“Hallucinations”

If you ask anyone using LLMs what the biggest challenge with using them is, “Hallucinations” is one of the first answers that will come up. That is LLMs “make stuff up”. They “invent facts” of all kinds, famously inventing case law that the lawyer did not validate.

One. What LLMs Do

The word “hallucination” suggests a misunderstanding of what LLMs are doing. It implies that there’s a distinction between what an LLM is doing when it generates true and accurate text and what it’s doing when it “doesn’t know the answer”.

When I tell you about my holiday at the beach, I’m remembering something I experienced. When I tell you about my holiday on the moon, I’m making up a story. But, for an LLM, these two outputs involve precisely the same process. LLMs are just numbers flowing through huge matrices of other numbers; there is no “know” or “don’t know”, there’s no “remember” or “learned”, let alone “made up”. There’s just a probability distribution that indicates what word would probably come next in the kind of text that was in its training data.

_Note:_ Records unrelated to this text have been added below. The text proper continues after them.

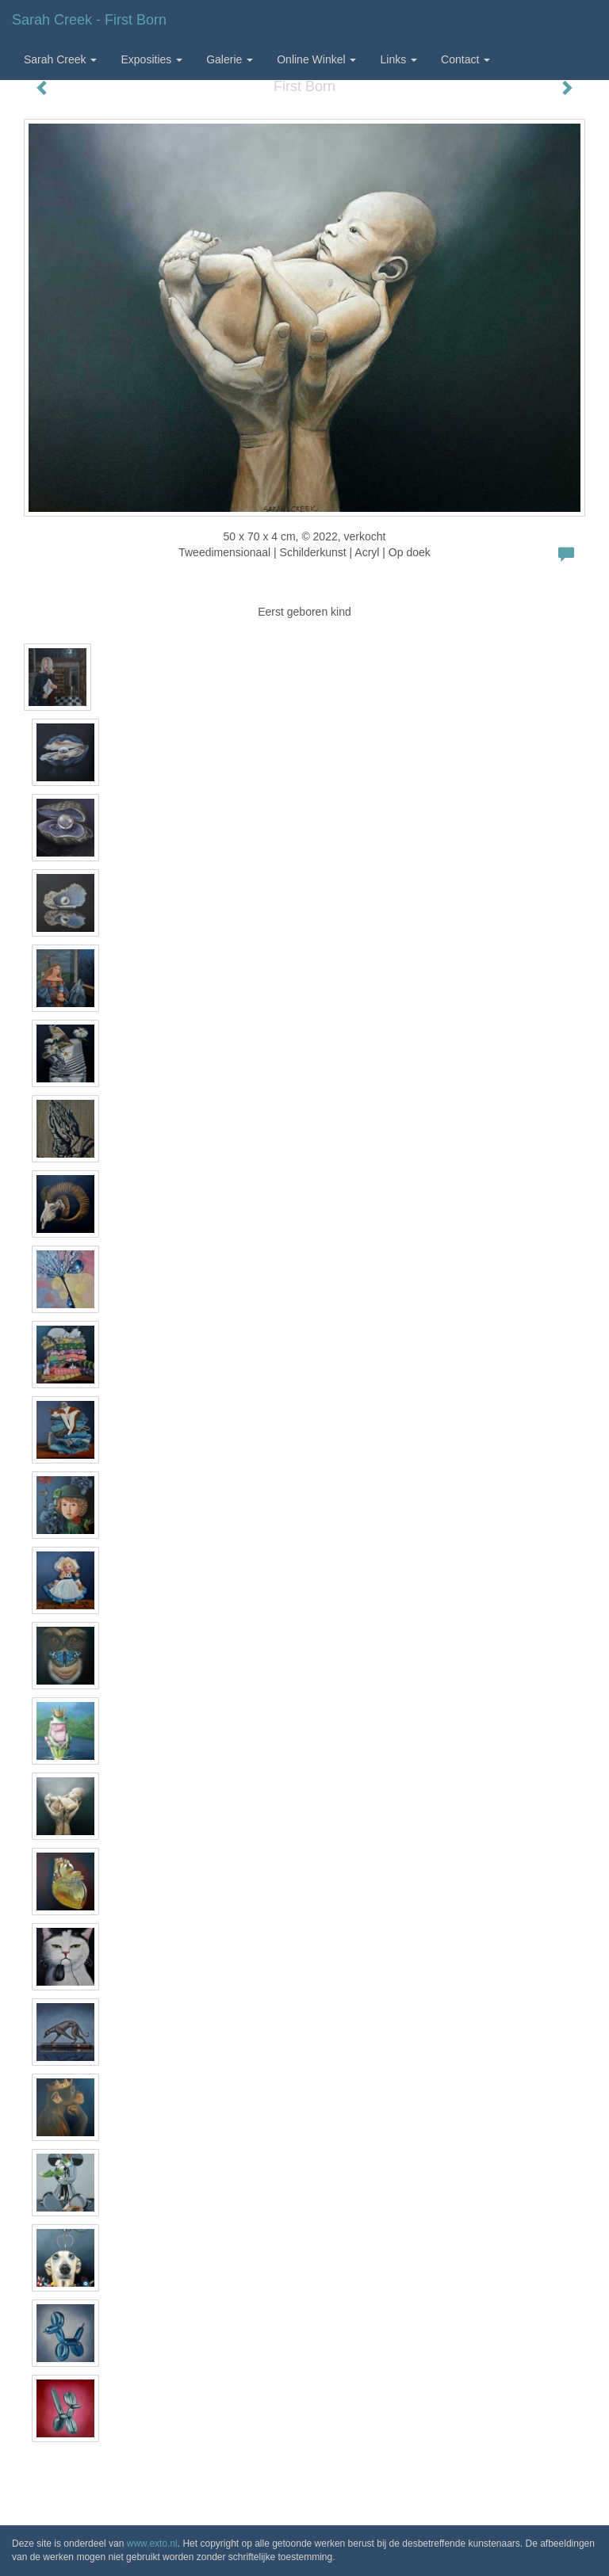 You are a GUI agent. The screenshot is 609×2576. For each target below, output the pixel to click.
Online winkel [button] (316, 59)
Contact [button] (465, 59)
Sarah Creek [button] (60, 59)
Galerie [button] (229, 59)
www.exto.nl (152, 2543)
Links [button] (398, 59)
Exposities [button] (151, 59)
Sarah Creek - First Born (89, 20)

This also means that LLMs don’t “know” when they’re “unsure” of something. There is no way for an LLM to attach a probability or likelihood to the veracity of its own output. The only probabilities it knows are those of the next word appearing in a sequence of text, completely devoid of meaning (let alone truth).

So, the phenomenon we call hallucination is a judgement entirely dependent upon us and has nothing to do with the LLM.

Two. Fixing the Problem

The fact that we use the word “hallucination” means we don’t really know what LLMs are doing. And that means we also don’t know how to fix the problem. Ever since ChatGPT launched, we’ve been waiting for different providers to release bigger models trained on more data. “The more parameters, the less hallucination”, we believe. But this problem is not going to go away if we give LLMs more weights or more training data. Again, it’s what they do. It’s also not going to go away if we give them more context. So all the talk about “RAG” (Retrieval-Augmented Generation) solving the problem of hallucination is also completely mistaken. It helps with this phenomenon, but it doesn’t change the fact that, again:

LLMs are just numbers flowing through huge matrices of other numbers; there is no “know” or “don’t know”, there’s no “remember” or “learned”, let alone “made up”. There’s just a probability distribution that indicates what word would probably come next in the kind of text that was in its training data.

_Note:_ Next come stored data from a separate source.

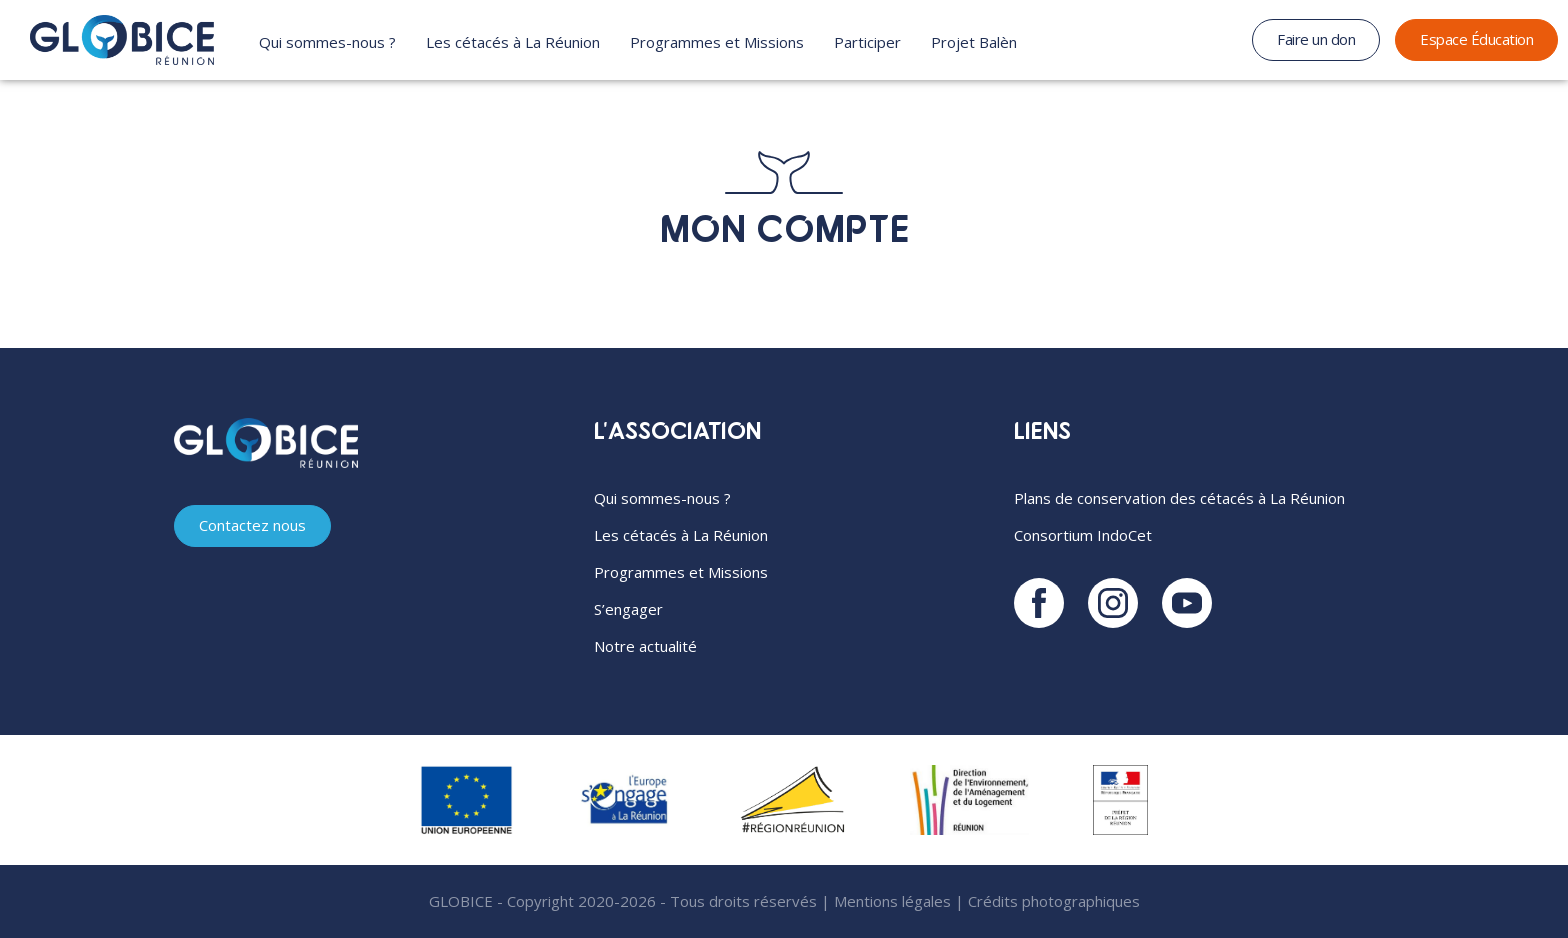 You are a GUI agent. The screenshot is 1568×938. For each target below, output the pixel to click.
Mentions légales (892, 901)
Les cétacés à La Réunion (513, 42)
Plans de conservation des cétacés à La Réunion (1179, 498)
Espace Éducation (1476, 39)
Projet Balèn (974, 42)
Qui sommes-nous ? (327, 42)
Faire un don (1316, 39)
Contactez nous (252, 525)
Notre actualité (645, 646)
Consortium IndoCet (1083, 535)
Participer (867, 42)
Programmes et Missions (717, 42)
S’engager (628, 609)
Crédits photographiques (1054, 901)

Using the word “hallucination” seems (to me at least) to suggest that there is a way to fix it. But it’s literally what they’re designed to do.

Another way to think of this is that LLMs are designed to produce sequences that look like human-created text and appear to have meaning. That process produces both accurate statements and “hallucinations”, because both “accurate statements and hallucinations” are “sequences that look like human-created text and appear to have meaning”.

Three. What LLMs Are

I deferred this point to the end, because it’s well known, and I think the first reason is more important. But the last concern I have with “hallucination” is that of anthropomorphism. I am concerned that we’re giving LLMs too much implicit agency.

There’s a host of problems with giving LLMs agency. Perhaps the most troubling one is that I see people deferring responsibility to them. I hear the logic “we let people do this task and they don’t get 100% accuracy, so we may as well let the LLM do it”. That argument is fine for tasks with a high threshold for error (i.e., low cost of inaccuracy). But it is a stupid argument in cases where errors matter, because an LLM will never be held responsible.

A computer cannot be held accountable

In addition, we have the insane “research” that Anthropic has done to figure out whether LLMs might turn evil when we scale them up enough. Don’t get me wrong, I mostly love Anthropic. But this research is just nonsense, and it comes from this confused anthropomorphized view of what LLMs are. The fact that we use the language of hallucination is indicative of the fact that, at least subconsciously, we don’t know what they are: again, numbers flowing through matrices of other numbers.

Three. The Solution

I don’t know the solution. Some people have suggested:

BS (you can expand that in your own mind)
Confabulations
Probably a bunch of others.

I don’t like either of these options, because they still have the problem of anthropomorphization. The problem with finding a new word is that I want one that communicates either that “hallucinations” are the same thing as any other thing that LLMs produce (which obviates the need for a word), or I want to communicate that “hallucinations” are a subjective judgement we are making (which would really help remove agency). But I don’t have a good word to propose and, collectively, we’ve basically settled on hallucination. So what are ya gonna do except complain at the internet?